Required work
From the data below, repeat exactly the lines from the line with "Privacidade (37, 2468)" to the line with "Macro A55 (95, 2231)", both included.

Material for this task
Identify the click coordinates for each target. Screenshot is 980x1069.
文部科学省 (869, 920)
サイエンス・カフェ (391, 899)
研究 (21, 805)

---

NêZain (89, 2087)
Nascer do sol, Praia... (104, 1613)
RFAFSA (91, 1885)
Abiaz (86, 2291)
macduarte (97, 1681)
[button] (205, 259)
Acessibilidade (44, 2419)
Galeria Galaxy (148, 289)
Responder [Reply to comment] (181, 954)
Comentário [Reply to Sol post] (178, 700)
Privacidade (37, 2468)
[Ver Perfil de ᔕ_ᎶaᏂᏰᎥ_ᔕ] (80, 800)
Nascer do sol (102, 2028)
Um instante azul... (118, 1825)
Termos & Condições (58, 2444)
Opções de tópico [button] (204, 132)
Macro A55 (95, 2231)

Result
Privacidade (37, 2468)
[Ver Perfil de ᔕ_ᎶaᏂᏰᎥ_ᔕ] (80, 800)
Nascer do sol (102, 2028)
Um instante azul... (118, 1825)
Termos & Condições (58, 2444)
Opções de tópico [button] (204, 132)
Macro A55 (95, 2231)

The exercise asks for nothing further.